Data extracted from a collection
"""
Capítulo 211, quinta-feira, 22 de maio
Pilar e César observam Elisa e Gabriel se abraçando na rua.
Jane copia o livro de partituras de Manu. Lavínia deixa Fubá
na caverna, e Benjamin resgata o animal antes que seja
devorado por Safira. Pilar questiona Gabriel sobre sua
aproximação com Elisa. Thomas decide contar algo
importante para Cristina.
"""
"""
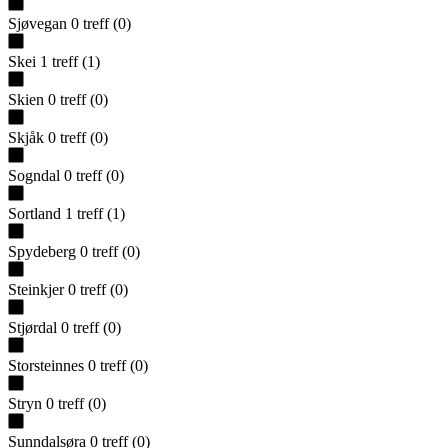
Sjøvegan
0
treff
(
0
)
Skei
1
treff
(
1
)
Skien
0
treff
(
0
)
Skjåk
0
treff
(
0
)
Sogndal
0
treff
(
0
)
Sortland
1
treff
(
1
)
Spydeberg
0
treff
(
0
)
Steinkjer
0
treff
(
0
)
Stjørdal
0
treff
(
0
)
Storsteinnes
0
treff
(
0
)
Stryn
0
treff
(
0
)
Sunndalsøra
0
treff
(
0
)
"""
§ EXERCISE AIM
Could you return exactly the lines above from the line with "Capítulo 211, quinta-feira, 22 de maio" to the line with "importante para Cristina.", both included, and nothing else?

§ OUTPUT
Capítulo 211, quinta-feira, 22 de maio
Pilar e César observam Elisa e Gabriel se abraçando na rua.
Jane copia o livro de partituras de Manu. Lavínia deixa Fubá
na caverna, e Benjamin resgata o animal antes que seja
devorado por Safira. Pilar questiona Gabriel sobre sua
aproximação com Elisa. Thomas decide contar algo
importante para Cristina.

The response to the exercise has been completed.